There’s an unexpected moral bonus here too. I enjoyed shopping, à la carte, for these pieces and making micropayments (99 cents to $2.99) for them. Writers set their own prices, Amazon said.
Many of these minibooks have interesting premises but fail to deliver entirely. These include “Blindsight,” by Chris Colin, about the Hollywood producer of films like “C.H.U.D. II” who suffered serious brain trauma in a car accident and came back an oddly changed man. Mr. Colin is a fine writer, but this is an Oliver Sacks-type story that needed an Oliver Sacks.
Others ride blithely off the rails. Lawrence Lessig, a Harvard Law School professor, has written “One Way Forward: The Outsider’s Guide to Fixing the Republic” ($1.99). It’s about how money has ruined politics, and about how Tea Partiers and Occupy Wall Streeters should collaborate to fix this problem. Mr. Lessig is right, but he’s insufferable. His book is earnest, patronizing and so dull that I flipped my Kindle over, searching for a snooze button.

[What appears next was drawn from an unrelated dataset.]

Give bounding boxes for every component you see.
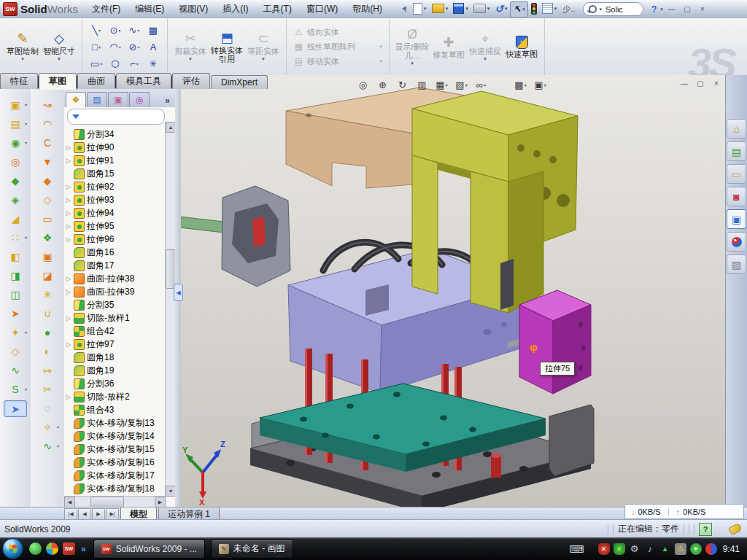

Sara Davidson’s memoir about Joan Didion, “Joan: Forty Years of Life, Loss and Friendship With Joan Didion” ($2.99), is warm but wan. It’s dense with clichés (“breathtaking prose,” “bevy of A-list players”) and makes Ms. Didion seem less interesting, not more, despite details like Ms. Didion’s rebuff of Warren Beatty’s hands-on advances in the early 1970s.
The gatekeepers at the magazines I love – from The New Yorker to the Oxford American, and from New York magazine to The Paris Review – are not going to be made redundant by Singles anytime soon. A typical issue of any of these magazines remains the better, and more reliable, value.
But I’m bullish on this form.
This despite what might be the biggest bummer of the Kindle, at least on its least expensive versions: When it is left unattended, it displays advertisements on its screen. Among the many admirable things about books, they don’t metamorphose into ads for Omaha Steaks when you aren’t grasping them in your optimistic fingers.